MATERIAL SHOWN:

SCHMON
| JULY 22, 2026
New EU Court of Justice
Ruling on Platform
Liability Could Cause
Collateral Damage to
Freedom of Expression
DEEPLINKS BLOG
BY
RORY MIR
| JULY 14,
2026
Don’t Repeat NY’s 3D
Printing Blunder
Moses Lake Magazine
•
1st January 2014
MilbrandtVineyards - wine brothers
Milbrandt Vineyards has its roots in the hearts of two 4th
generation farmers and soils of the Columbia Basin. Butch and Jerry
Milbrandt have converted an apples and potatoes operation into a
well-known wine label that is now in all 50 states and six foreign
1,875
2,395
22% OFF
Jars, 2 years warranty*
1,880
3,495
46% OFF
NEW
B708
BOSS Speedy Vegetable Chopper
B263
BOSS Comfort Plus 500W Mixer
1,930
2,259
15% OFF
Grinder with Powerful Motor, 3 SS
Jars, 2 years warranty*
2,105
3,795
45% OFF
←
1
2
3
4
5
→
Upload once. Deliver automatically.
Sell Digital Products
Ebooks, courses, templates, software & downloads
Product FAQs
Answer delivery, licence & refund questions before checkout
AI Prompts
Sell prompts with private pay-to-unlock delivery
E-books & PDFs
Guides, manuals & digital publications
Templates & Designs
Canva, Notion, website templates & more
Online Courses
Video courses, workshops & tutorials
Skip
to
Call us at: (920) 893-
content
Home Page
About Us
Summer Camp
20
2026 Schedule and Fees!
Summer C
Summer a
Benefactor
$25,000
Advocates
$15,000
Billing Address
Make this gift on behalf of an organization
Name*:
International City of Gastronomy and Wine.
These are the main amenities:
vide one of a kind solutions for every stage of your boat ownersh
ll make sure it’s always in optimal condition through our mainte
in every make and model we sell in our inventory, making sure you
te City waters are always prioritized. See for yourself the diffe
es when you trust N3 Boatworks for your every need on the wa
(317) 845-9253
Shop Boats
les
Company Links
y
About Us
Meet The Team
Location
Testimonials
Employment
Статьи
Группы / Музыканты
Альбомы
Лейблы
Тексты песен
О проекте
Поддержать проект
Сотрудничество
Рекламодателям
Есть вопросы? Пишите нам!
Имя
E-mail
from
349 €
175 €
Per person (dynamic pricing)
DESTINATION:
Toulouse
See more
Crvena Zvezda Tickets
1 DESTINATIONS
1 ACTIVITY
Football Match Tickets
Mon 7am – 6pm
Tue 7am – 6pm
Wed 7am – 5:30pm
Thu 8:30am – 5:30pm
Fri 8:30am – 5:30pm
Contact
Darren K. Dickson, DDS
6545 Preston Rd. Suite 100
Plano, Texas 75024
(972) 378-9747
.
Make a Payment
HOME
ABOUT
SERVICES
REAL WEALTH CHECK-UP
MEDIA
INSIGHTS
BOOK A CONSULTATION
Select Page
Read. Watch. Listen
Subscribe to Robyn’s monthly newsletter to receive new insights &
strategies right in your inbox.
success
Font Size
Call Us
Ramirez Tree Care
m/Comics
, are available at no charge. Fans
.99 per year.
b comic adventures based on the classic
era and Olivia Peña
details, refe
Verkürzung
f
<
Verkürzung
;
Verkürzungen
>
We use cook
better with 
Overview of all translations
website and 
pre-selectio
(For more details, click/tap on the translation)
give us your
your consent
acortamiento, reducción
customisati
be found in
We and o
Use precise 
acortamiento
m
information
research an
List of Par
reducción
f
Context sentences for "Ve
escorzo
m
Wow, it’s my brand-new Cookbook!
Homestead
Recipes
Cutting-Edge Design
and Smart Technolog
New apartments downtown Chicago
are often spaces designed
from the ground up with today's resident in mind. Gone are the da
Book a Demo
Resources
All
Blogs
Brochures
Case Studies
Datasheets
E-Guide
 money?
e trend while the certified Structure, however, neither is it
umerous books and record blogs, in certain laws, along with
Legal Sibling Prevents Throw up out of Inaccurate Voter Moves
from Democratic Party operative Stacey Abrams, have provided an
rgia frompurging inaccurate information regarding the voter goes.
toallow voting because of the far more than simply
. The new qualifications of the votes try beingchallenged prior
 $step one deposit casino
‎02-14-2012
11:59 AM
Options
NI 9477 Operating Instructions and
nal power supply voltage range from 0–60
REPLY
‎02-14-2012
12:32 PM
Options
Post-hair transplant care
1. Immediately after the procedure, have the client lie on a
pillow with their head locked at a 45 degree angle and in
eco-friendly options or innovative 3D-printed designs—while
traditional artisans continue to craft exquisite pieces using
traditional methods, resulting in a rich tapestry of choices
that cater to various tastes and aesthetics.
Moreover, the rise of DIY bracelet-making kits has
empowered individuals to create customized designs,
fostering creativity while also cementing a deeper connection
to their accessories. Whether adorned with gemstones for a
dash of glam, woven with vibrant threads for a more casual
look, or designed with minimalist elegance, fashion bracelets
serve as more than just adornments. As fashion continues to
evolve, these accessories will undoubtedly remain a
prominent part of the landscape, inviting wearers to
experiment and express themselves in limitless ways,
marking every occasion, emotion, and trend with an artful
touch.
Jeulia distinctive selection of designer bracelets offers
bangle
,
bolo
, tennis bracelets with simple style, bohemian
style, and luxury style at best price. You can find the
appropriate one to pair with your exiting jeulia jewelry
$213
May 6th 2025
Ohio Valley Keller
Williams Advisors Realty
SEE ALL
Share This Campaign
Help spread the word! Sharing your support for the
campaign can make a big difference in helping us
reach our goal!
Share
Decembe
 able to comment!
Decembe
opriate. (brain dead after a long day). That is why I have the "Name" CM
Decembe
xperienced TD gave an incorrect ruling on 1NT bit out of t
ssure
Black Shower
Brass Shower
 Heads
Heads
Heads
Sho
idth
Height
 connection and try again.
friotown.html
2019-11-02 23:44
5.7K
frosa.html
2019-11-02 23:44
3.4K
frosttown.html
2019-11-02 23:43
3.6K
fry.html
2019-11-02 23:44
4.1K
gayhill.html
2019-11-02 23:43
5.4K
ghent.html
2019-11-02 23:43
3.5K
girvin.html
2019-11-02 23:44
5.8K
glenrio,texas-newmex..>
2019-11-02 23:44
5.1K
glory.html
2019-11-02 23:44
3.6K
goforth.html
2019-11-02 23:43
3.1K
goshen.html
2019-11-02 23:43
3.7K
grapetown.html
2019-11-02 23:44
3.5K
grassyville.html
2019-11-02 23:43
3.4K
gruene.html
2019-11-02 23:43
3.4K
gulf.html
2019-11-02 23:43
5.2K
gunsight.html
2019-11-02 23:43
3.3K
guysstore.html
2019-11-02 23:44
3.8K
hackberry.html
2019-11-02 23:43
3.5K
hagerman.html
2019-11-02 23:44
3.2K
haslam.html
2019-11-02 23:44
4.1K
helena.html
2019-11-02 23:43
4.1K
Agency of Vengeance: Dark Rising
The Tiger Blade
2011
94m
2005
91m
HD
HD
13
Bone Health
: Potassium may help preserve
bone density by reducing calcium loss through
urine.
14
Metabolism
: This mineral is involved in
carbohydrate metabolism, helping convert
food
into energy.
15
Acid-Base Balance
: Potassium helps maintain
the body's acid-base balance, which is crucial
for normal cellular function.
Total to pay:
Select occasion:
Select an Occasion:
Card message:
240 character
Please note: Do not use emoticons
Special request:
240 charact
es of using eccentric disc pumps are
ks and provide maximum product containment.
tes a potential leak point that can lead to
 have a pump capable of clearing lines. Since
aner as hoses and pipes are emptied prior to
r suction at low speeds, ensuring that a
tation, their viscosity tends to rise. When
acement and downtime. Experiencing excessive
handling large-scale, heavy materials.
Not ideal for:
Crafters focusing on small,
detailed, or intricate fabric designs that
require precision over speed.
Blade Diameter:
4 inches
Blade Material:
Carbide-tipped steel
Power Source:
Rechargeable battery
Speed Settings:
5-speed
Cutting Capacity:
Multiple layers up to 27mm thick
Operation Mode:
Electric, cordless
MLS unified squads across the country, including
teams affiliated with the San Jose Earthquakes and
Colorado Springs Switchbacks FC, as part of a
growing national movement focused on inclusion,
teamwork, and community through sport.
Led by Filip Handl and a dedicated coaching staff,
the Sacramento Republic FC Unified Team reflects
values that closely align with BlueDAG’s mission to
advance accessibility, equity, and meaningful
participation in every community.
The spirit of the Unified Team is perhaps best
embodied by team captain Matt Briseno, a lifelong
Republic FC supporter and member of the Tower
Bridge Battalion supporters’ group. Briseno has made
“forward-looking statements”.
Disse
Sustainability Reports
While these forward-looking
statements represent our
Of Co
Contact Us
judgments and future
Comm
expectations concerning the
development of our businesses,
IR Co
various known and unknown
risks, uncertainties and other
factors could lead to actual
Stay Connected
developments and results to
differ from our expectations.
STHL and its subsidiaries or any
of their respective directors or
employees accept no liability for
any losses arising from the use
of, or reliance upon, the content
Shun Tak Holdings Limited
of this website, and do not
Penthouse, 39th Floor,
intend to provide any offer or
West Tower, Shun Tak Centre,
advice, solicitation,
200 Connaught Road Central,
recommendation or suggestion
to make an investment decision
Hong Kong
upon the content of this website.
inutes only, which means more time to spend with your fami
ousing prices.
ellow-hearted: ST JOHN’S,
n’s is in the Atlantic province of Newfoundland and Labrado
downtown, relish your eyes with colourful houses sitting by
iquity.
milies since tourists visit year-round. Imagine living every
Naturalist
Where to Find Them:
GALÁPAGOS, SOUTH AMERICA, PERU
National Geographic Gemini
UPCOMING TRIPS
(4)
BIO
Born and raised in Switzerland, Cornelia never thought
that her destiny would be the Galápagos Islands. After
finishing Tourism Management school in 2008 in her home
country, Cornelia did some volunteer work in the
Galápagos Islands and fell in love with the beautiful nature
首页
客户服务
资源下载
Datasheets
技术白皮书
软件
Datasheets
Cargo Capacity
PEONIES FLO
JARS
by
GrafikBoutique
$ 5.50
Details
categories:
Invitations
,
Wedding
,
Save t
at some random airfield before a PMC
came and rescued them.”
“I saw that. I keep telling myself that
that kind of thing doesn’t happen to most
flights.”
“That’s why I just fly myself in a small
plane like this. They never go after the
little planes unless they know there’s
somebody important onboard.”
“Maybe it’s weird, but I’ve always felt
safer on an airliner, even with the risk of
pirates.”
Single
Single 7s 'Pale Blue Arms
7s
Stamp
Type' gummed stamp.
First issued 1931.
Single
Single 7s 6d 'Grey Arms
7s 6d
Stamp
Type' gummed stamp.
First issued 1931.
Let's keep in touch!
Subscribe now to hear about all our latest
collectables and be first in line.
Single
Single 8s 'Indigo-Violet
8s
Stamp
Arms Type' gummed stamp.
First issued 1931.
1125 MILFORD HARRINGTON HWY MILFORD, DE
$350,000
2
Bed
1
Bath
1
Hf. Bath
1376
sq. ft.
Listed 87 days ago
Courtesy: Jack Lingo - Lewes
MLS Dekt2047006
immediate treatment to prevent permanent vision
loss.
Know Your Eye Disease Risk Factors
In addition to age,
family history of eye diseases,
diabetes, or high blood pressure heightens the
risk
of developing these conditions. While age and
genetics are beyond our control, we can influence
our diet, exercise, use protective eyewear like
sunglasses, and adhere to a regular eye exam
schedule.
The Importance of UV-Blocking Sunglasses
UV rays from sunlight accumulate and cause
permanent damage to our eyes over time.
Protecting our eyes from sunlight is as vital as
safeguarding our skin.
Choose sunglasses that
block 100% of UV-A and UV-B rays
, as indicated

PROBLEM DESCRIPTION: Which lines of the data include "website"? Copy each of them.

SOLUTION TO THIS TASK:
Canva, Notion, website templates & more
website and 
of this website, and do not
upon the content of this website.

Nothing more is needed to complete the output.